Age-dependent increase of peritoneal B-1b B cells in SCID mice

Abstract

The impact of increasing age upon immunoglobulin production and B-lymphocyte generation in "leaky" severe combined immune-defective (SCID) mice was examined by enzyme-linked immunosorbent assay and flow cytometry. By 1 year of age, the mice had normal numbers of B cells in their peritoneal cavity, while their spleen had very few immunoglobulin M-positive (IgM+) cells. The majority of B cells expressed the CD11b marker characteristic of the B-1b subset. B-1a (CD5+) cells were present at a lower frequency and B-2 cells were absent. The frequency of mice producing detectable immunoglobulin increased with age, and isotype diversity within individual mice was variable. IgM production was most frequently observed followed by IgG3 and IgG2a, then IgG1, and finally IgA. The selective persistence of the B-1 B-cell subset in the peritoneal cavity of aging SCID mice is a natural model for the study of those genetic and environmental influences that determine lymphocyte longevity.

Figure 1

Flow cytometric analyses of spleen cells from SCID and normal mice. Spleen cells, obtained from SCID (open symbols) and normal (closed symbols) mice at the ages indicated, were subjected to flow cytometric analyses as described in the Materials and Methods. The numbers of cells bearing IgM, B220, CD4 and CD8 were determined by multiplying the viable cell count by the percentage of cells bearing the marker.

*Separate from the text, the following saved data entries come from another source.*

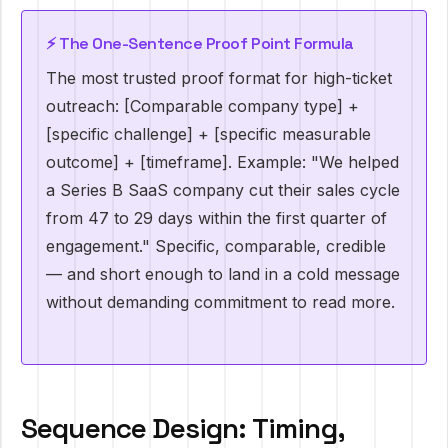
⚡️ The One-Sentence Proof Point Formula
The most trusted proof format for high-ticket
outreach: [Comparable company type] +
[specific challenge] + [specific measurable
outcome] + [timeframe]. Example: "We helped
a Series B SaaS company cut their sales cycle
from 47 to 29 days within the first quarter of
engagement." Specific, comparable, credible
— and short enough to land in a cold message
without demanding commitment to read more.
Sequence Design: Timing,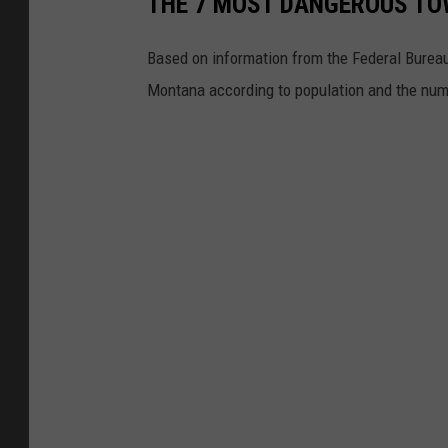
THE 7 MOST DANGEROUS TO
Based on information from the Federal Bureau
Montana according to population and the numb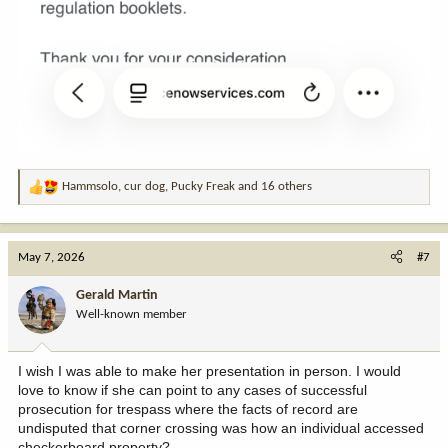
Hammsolo
,
cur dog
,
Pucky Freak
and 16 others
R
e
a
c
May 7, 2026
#7
t
i
Gerald Martin
o
Well-known member
n
s
:
I wish I was able to make her presentation in person. I would
love to know if she can point to any cases of successful
prosecution for trespass where the facts of record are
undisputed that corner crossing was how an individual accessed
checkerboard property?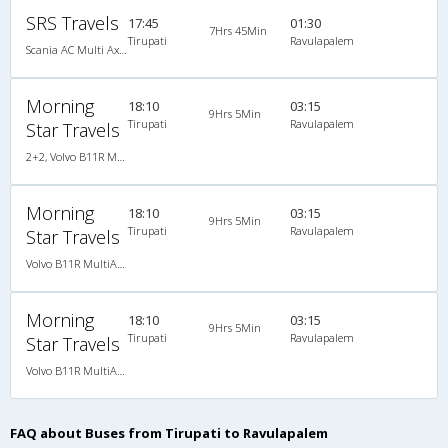
SRS Travels
17:45
01:30
7Hrs 45Min
Tirupati
Ravulapalem
Scania AC Multi Axle Semi Sleeper(2+2)
Morning
18:10
03:15
9Hrs 5Min
Tirupati
Ravulapalem
Star Travels
2+2, Volvo B11R Multi-Axle Semi Sleeper Auto Transmission, AC, LED
Morning
18:10
03:15
9Hrs 5Min
Tirupati
Ravulapalem
Star Travels
Volvo B11R MultiAxle SemiSleeper Auto Trans.(2+2)
Morning
18:10
03:15
9Hrs 5Min
Tirupati
Ravulapalem
Star Travels
Volvo B11R MultiAxle SemiSleeper Auto Trans.(2+2)
FAQ about Buses from Tirupati to Ravulapalem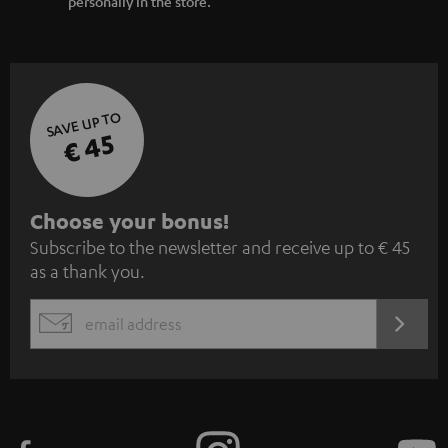
personally in the store.
SAVE UP TO
€ 45
S
Choose your bonus!
Subscribe to the newsletter and receive up to € 45
u
as a thank you.
b
s
REGIST
EMAIL
c
WIDGET
r
i
b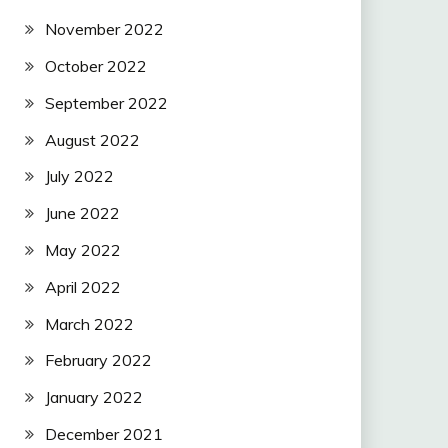
November 2022
October 2022
September 2022
August 2022
July 2022
June 2022
May 2022
April 2022
March 2022
February 2022
January 2022
December 2021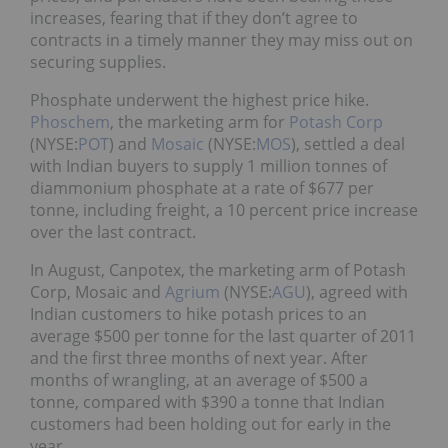
increases, fearing that if they don’t agree to
contracts in a timely manner they may miss out on
securing supplies.
Phosphate underwent the highest price hike.
Phoschem
, the marketing arm for
Potash Corp
(NYSE:
POT
) and
Mosaic
(NYSE:
MOS
), settled a deal
with Indian buyers to supply 1 million tonnes of
diammonium phosphate at a rate of $677 per
tonne, including freight, a 10 percent price increase
over the last contract.
In August, Canpotex, the marketing arm of Potash
Corp, Mosaic and
Agrium
(NYSE:
AGU
), agreed with
Indian customers to hike potash prices to an
average $500 per tonne for the last quarter of 2011
and the first three months of next year. After
months of wrangling, at an average of $500 a
tonne, compared with $390 a tonne that Indian
customers had been holding out for early in the
year.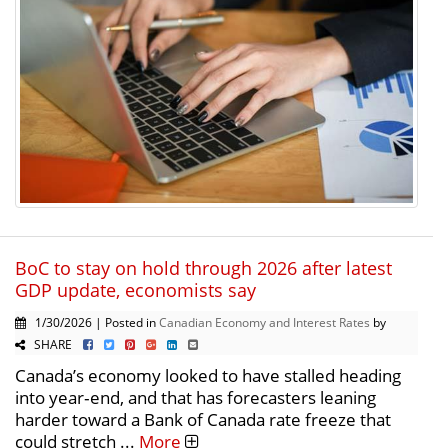
BoC to stay on hold through 2026 after latest
GDP update, economists say
1/30/2026 | Posted in
Canadian Economy and Interest Rates
by
SHARE
Canada’s economy looked to have stalled heading
into year‑end, and that has forecasters leaning
harder toward a Bank of Canada rate freeze that
could stretch ...
More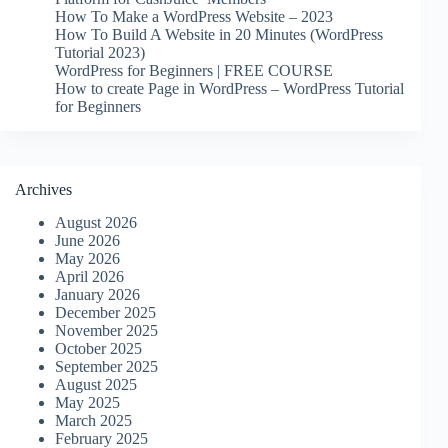
How To Make a WordPress Website – 2023
How To Build A Website in 20 Minutes (WordPress
Tutorial 2023)
WordPress for Beginners | FREE COURSE
How to create Page in WordPress – WordPress Tutorial
for Beginners
Archives
August 2026
June 2026
May 2026
April 2026
January 2026
December 2025
November 2025
October 2025
September 2025
August 2025
May 2025
March 2025
February 2025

Horizontal lines represent linear curve-fitting for all the data points.

Figure 2

Flow cytometric analyses of peritoneal cavity cells from SCID and normal mice. Peritoneal cavity cells, obtained from SCID (open symbols) and normal (closed symbols) mice at the ages indicated, were subjected to flow cytometric analyses as described in the Materials and Methods. The numbers of cells co-expressing IgM and CD5 or IgM and CD11b were determined by multiplying the viable cell count by the percentage of cells bearing the marker. The lines represent linear curve fitting for all of the data points.

Figure 3

Flow cytometric analyses of peritoneal cavity cells from age-matched C.B-17 and SCID mice. Peritoneal cavity cells from 11-month-old C.B-17 and SCID mice were stained and analysed as described in the Materials and Methods. The box depicts the location of the B-1a subset.

Figure 4

Flow cytometric analyses of peritoneal cavity cells from young and old SCID mice. Peritoneal cavity cells from 4- and 17-month-old SCID mice were stained and analysed as described in the Materials and Methods.

Figure 5

Serum immunoglobulin production in aging SCID mice. Serum IgM, IgG3, IgG1, IgG2a and IgA levels were determined by ELISA as described in the Materials and Methods. Immunoglobulin levels (µg/ml) found in normal, 8–14-month-old mice were: IgM, 694 ± 61; IgG3, 289 ± 85; IgG1, 262 ± 22; IgG2a, 265 ± 45; IgA, 57 ± 6 [average µg/ml ± SE (n = 8)]. The lines represent linear curve fitting for all the data points. Slope intercept formulae for each isotype were: IgM, y = 0·965x + 129·539; IgG3, y = − 2·32x + 43·265; IgG1, y = − 7·051x + 140·078; IgG2a, y = − 12·472x + 205·580; IgA, y = 0·449x + 0·140. r² for all curves=0·000.

Figure 6

Variety of serum immunoglobulin isotypes produced in SCID mice. The number of different immunoglobulin isotypes produced in individual SCID mice were plotted versus their age. The line is a linear curve fit for all the data points (y = 0·082x + 1·486; r² = 0·000).